Sport / Rugby

Sport Staff
2 minute read
4 Sep 2017
8:06 pm

Takeaways from the weekend’s Currie Cup action

Sport Staff

The Sharks/Cheetahs clash sends a dark message about the tournament's competitiveness and the Highveld teams are breathe a bit easier.

The Sharks can't become over-confident now. Photo: Steve Haag/Gallo Images.

The weekend’s Currie Cup results were predictable but one can still safely say that the underdogs very much have their place.

Yet while some will rejoice that “giants” like the Blue Bulls and Lions were pushed all the way by Griquas and the Pumas respectively, there’s a dark cloud hanging over the tournament.

And to understand that, one needs to revisit the top-of-the-table clash between the Sharks and Cheetahs.

Here are the main talking points from the weekend.

The Cheetahs situation doesn’t serve South African rugby in general

Nobody is denying the Cheetahs deserve a shot in Europe’s Pro14, even if it’s going to take time for them to settle.

The problem for the Currie Cup is that it means Free State now field an arguably C-team.

Now the theory is that if the men from Bloemfontein have enough players to participate domestically, then they’ll build depth for the Pro14.

At the moment though, that feels like a long shot.

Instead, it seems as if the Currie Cup’s competitiveness is poorer.

Sharks can’t become complacent

As much as the Cheetahs – after a decent opening 30 minutes – gradually looked more hopeless in Durban, the Sharks didn’t exactly cover themselves in glory.

The scoreline of 45-15 looked comfortable enough for Robert du Preez’s table-toppers but they actually didn’t play all that well.

There’s evidence that their rivals, even if they’re still off-form, are on the up and that means the Durbanites should rather view this as a solid victory that should be built on.
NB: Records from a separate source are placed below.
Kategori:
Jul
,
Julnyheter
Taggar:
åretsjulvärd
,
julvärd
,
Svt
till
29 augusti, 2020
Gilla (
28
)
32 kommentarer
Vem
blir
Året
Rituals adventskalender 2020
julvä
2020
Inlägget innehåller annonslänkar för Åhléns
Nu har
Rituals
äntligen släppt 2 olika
Blue Bulls might as well throw the rookies in at the deep end

Manie Libbok’s spectacular hat-trick in the 44-42 win over Griquas once again illustrated that the Currie Cup might become a development tournament.

The Junior Springbok showed some brilliant attacking touches and it was noticeable that, in general, it was the rookies that impressed the most.

Unlike their senior recruitment, the Bulls still have excellent youth players on their books and you’d fancy them to rather absorb John Mitchell’s new vision than some underperforming veterans.

Experienced heads are fine as long as they contribute.

At the Bulls, precious little of them do.

Lowly Lions might be dark horses

Swys de Bruin’s troops won’t win the Currie Cup but their narrow win over the Pumas (29-28) could be a huge psychological boost.

For weeks the Lions mentor insisted his team was on the verge of a breakthrough and it finally happened.

The men from Ellis Park continue to be hampered by silly mistakes – which are probably due to inexperience – but they actually have a pretty decent core of experienced players.

With Kwagga Smith available again, don’t surprised if the Lions find some shape now that a monkey’s off their back.